3. Warning Against Distractions and Disruptive Influences

a. “not paying attention to Jewish myths”

b. “and commandments of men who turn away from the truth”


Two Contrasts presented:

A. (:15) Contrast Between Pure and Defiled

1. “To the pure, all things are pure”

2. “but to those who are defiled and unbelieving, nothing is pure”

3. Total Depravity — Pervasive Defilement

a. “but both their mind”

b. “and their conscience are defiled”

Bassler: “… instead of becoming or keeping themselves pure by eating only pure things, the very fact that they consider anything impure and therefore need regulations for their own purity is the demonstration that the false teachers are themselves defiled. They are so precisely because they are also unbelieving, that is, not putting their trust in Christ. Thus in the new Age, everything is new. The one who seeks purity by obedience to regulations, that is, human commandments, turns out not to be one of God’s people at all, but among the unbelieving.”

Hiebert: “A moral perversion has taken place in their whole being. Their ‘minds,’ their rational nature enabling them to think and reflect on thiings moral and spiritual, have become polluted, and their conscience has lost its ability to make correct moral judgments, leaving them unable to make true distinctions between good and evil.”

B. (:16) Contrast Between False Profession of Faith and Lack of Good Deeds

1. False Profession of Faith — “They profess to know God”

2. Practical Denial — “but by their deeds they deny Him”

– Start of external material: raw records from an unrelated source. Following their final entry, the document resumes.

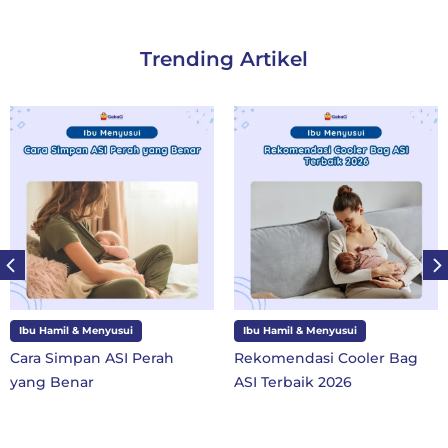
Trending Artikel
u Hamil & Menyusui
Ibu Hamil & Menyusui
Ib
a Simpan ASI Perah
Rekomendasi Cooler Bag
10 
ng Benar
ASI Terbaik 2026
SD 
Ba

3. Total Depravity — Void of Good Deeds

a. “being detestable”

b. “and disobedient”

c. “and worthless for any good deed”

Hiebert: “The false teachers also stand condemned by the test of conduct. They publicly confess that they ‘know God,’ are fully informed about him, and stand in intimate relations with him. (‘God’ is emphatic by position.) The claim may be pride in assumed Jewish religious privilege or an expression of the Gnostic claim to an esoteric knowledge of God.”